Résultats 2010 : AG2R La Mondiale enregistre une forte hausse de son résultat net

AG2R La Mondiale

Pour l’exercice 2010, AG2R La Mondiale enregistre de bons résultats avec une hausse de son chiffre d’affaires et de la collecte de l’ensemble de ses activités. Le groupe de protection sociale enregistre surtout une forte augmentation de son résultat net.

Pour 2010, AG2R La Mondiale annonce 15,7Mds d’euros de collecte totale, en hausse de 3,6% par rapport à 2010. L’enseigne enregistre également (et pour la seconde année consécutive) une hausse de son chiffre d’affaires de 5,9%, à 8,1Mds d’euros.
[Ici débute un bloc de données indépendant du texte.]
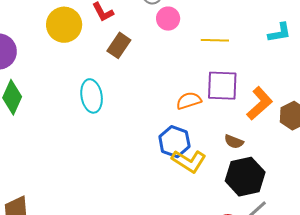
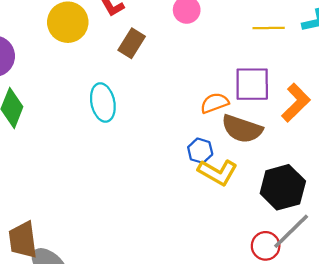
yellow line: (215, 40) -> (269, 28), moved
blue hexagon: (174, 142) -> (200, 151), size x0.7
brown semicircle: (234, 142) -> (242, 129), moved, size x1.8

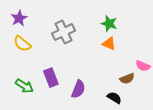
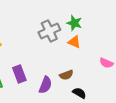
gray cross: (64, 32) -> (49, 31), moved
brown semicircle: (127, 79) -> (66, 75), moved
« Nous considérons que 2010 a été une année réussie », déclare André Renaudin, directeur général d’AG2R La Mondiale. Dans le détail des activités, l’assurance-vie « épargne » représente 4,2Mds d’euros (+15,6% par rapport a 2009), l’assurance-vie « retraite » pèse 1,5Md d’euros (-13%), l’activité santé, soutenue par les accords de branches, représente 1,3Md d’euros (+4,6%). Enfin, l’activité prévoyance représente elle 1,1Md d’euros (+4,1%).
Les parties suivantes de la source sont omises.